The course presents a contextualized reflection on the extent and articulation of the relationship between legal institutions, security and social change.
As demonstrated by the famous study Women, violence and social change (Emerson Dobash & Dobash 1992), the problem of violence against women constitutes a peculiar observation point for sociologically interrogating the trajectories of social change in the contemporary age and empirically verifying its institutional dynamics and socio-cultural taken on in their problematic nature. The "Council of Europe Convention on Preventing and Combating Violence Against Women and Domestic Violence" (for short "Istanbul Convention" or IC) is, in this perspective, the most advanced point of the international institutional trajectories of social change regarding the diffusion of a shared sensitivity culture and the political and legal implementation of measures to prevent and combat violence against women and against domestic violence (among others, see McQuigg 2017; Niemi, Peroni & Stoyanova eds. 2020).

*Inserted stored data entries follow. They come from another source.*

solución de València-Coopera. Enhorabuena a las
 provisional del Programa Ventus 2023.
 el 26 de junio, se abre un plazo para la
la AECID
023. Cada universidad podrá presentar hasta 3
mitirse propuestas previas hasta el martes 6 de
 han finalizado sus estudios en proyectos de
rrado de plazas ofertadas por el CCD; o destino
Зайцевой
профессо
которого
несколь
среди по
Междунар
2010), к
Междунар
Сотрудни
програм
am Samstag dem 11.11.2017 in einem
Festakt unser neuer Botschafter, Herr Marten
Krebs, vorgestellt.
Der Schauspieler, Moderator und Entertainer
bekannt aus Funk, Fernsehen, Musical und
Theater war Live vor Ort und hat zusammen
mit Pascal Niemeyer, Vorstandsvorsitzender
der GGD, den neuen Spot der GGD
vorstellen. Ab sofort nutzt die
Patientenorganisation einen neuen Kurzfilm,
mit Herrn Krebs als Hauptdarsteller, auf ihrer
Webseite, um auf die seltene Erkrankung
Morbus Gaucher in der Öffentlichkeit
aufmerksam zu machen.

Alongside a general and majority acceptance of the IC in the EU and in many countries in the world, however, there is a broad front of opposition to it (see among others Verloo 2018). The main argument of those who oppose the IC concerns the thesis according to which this legislative instrument, under the pretext of violence against women, would allow, due to its binding effect on national legal systems, to introduce “gender ideology” or “theory” into the respective socio-cultural contexts. Most of these oppositions come from right-wing, Catholic and conservative right-wing movements and parties and the vast scientific literature and most of the publications on these issues focus on the analysis of these social groups and their values and ideological orientations.
A careful historical-linguistic, juridical, sociological and philosophical critical consideration of the question, however, invites a more precise and thoughtful analysis. The concept of "gender", in general and more specifically in certain expressions that use it, is variable and not univocal in its uses over time and, while certainly lending itself to political and ideological exploitation by the conservative Catholic and right-wing political camp, refers to themes and problems of a wider and more complex articulation on the political, juridical and socio-cultural level.

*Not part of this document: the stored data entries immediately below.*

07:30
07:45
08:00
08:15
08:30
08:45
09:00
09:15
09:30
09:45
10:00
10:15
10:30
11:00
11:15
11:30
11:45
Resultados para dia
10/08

It is therefore necessary to carefully consider this spectrum of meanings and uses of the term "gender" starting from its linguistic context of origin (English-speaking context), in which different meanings and uses are historically attested. From the historical-linguistic, socio-anthropological and "Gender Studies" analysis, the fact emerges that the question has a direct objective impact on the level of acceptance of the term "gender" by national legal systems, such as the case of Italy attests on a historical level, and is complicated by the correlated notion of "gender identity".
This latter conception, which will be seen to have been understood as a human right and accepted in various national legislations, widely promoted by transgender movements, considered in terms of the dynamics of social change and the role of social movements, is increasingly at the center of a heated international debate with highly polemical tones. Its political and legal translation does not fail to show a wide range of critical issues in terms of social life and the functioning of legal systems, including certain aspects related to the very protection of women and their protection from male violence. The question, in these terms, has come to have direct repercussions on the IC with respect to which this conception is the object of objections in Italy and in the world formulated by many quarters including also by feminist movements that flank each other, albeit for obviously very different reasons and according to opposing values and ideological orientations, to the oppositions coming on the same issue from the right-wing, conservative and Catholic movements and parties mentioned above. It will come as no surprise - this is recent news in a situation in continuous and at times convulsive change - to note the open letter, addressed by feminist associations and movements to a group of parliamentarians of mixed left and right orientation, in which an explicit request is made to the European Parliament to act in this direction.
This is only the latest act of an issue that seems destined to continue in a worrying logic of "culture war" (Hunter 1992) whose breadth and consequences must be considered with careful care because they also extend beyond the important and already extensive issues considered here. The current political and civil public debate is shown in terms of a "gender war" (Berthet 2022) and an extreme "politicization of gender and democracy in the context of the CI" (Krizsán & Roggeband 2021) which makes manifest the risk that the cultural and institutional trajectories of social change, promoted by a widely participated and shared response to the issue of violence against women, enter into a collision course with cultural and institutional instances and trajectories contrary to a generalization on different fronts or far from the original aims, which will jeopardize the important results achieved so far with the risk of compromising its application and any further implementation.